Wenn nun Christus herabkommen wird, weßhalb sollen wir dann in die Höhe entrückt werden? Der Ehre wegen. Denn wenn ein König in eine Stadt einziehen will, dann gehen Diejenigen, welche in Ehre und Ansehen stehen und bei ihm in Gunst sind, vor die Stadt hinaus ihm entgegen; die Schuldbeladenen aber erwarten ihn innerhalb der Stadt als ihren Richter. Und bei der Ankunft eines geliebten Vaters fahren die guten Söhne desselben auf Wagen hinaus, um ihn zu sehen und zu begrüßen, während diejenigen Hausgenossen, welche ihn beleidigt haben, ihn zu Hause erwarten. So werden auch wir auf dem Wagen des Vaters fahren und gleichwie er den Sohn in Wolken aufgenommen hat, so werden auch wir in Wolken entrückt werden.
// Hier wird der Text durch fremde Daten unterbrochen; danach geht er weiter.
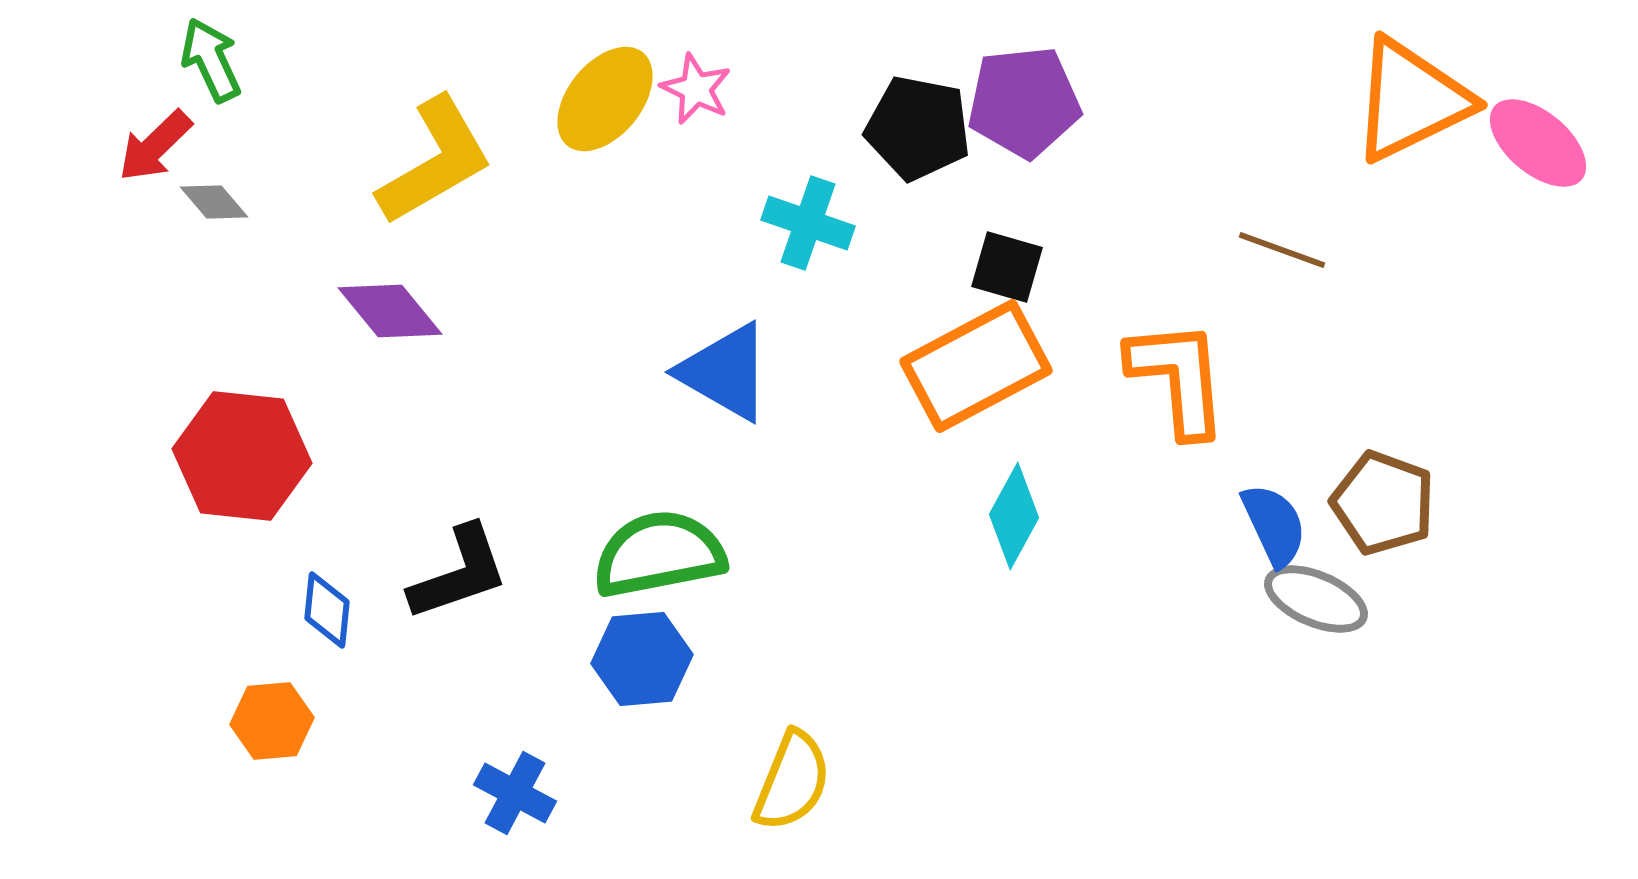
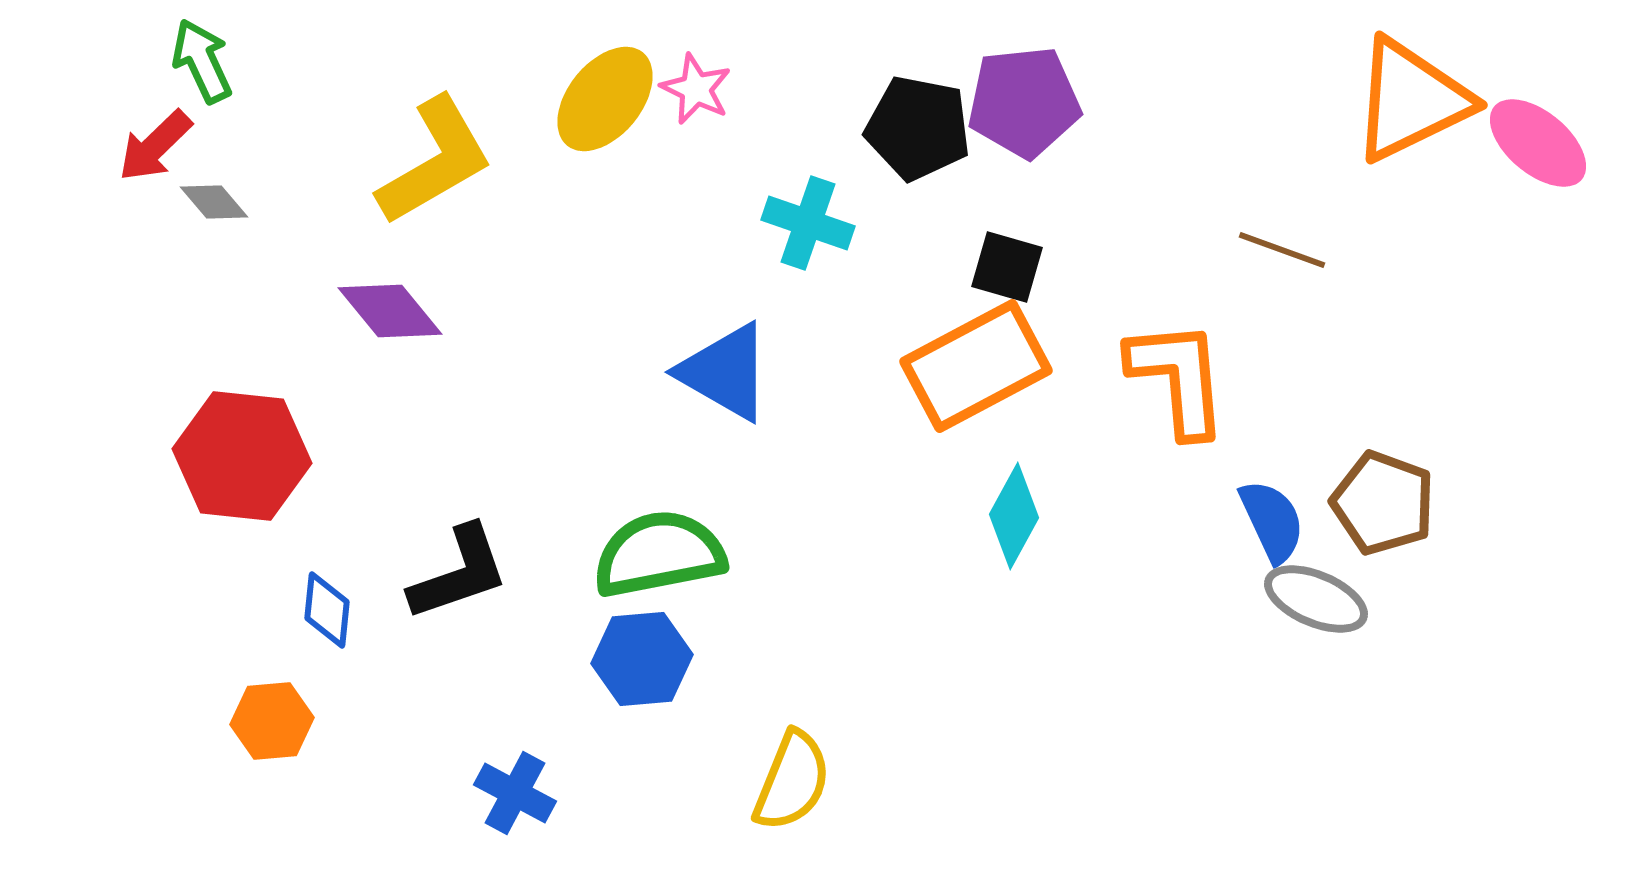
green arrow: moved 9 px left, 1 px down
blue semicircle: moved 2 px left, 4 px up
Seht, welch eine große Ehre! Wir dürfen die Schaar bilden, die ihm entgegenzieht, wenn er herabkommt, und wir werden, o welche Fülle von Seligkeit, so allzeit beim Herrn sein. „Wer kann aussprechen die Großthaten des Herrn, wer verkünden all sein Lob?“1 Wie unermeßlich sind die Wohlthaten, die er in seiner Gnade dem Menschengeschlechte erwiesen! Zuerst werden die Abgestorbenen auferweckt, und vereint mit diesen ziehen alle Jene ihm entgegen, welche dann noch am Leben sind. Abel, der vor Allen gestorben ist, zu gleicher Zeit mit allen Übrigen. In dieser Beziehung werden die längst Abgeschiedenen Nichts S. 663 vor den Andern voraushaben, sondern Diejenigen, welche schon viele Jahre im Grabe gelegen und verwest sind, diese werden mit den Andern dem Herrn entgegen gehen. Denn wenn Jene warten müßen mit ihrer Krönung, bis wir auch gekrönt werden, (worauf sich das Wort des Apostels bezieht, wenn er sagt: Gott hat uns einen Vorzug eingeräumt, dadurch, daß seinem Willen gemäß Jene nicht vor uns zur Vollendung gelangen sollten,2 ) so ist es auch nicht mehr als billig, daß wir wenigstens nicht vor ihnen in die Herrlichkeit eingehen (wie manche Thessaloniker gemeint haben). Und dadurch sind wir nicht zurückgesetzt, denn sie müssen auf uns warten, nicht wir auf sie; denn wenn einmal die Auferstehung beginnt, dann ist sie plötzlich, in einem Augenblicke ins Werk gesetzt.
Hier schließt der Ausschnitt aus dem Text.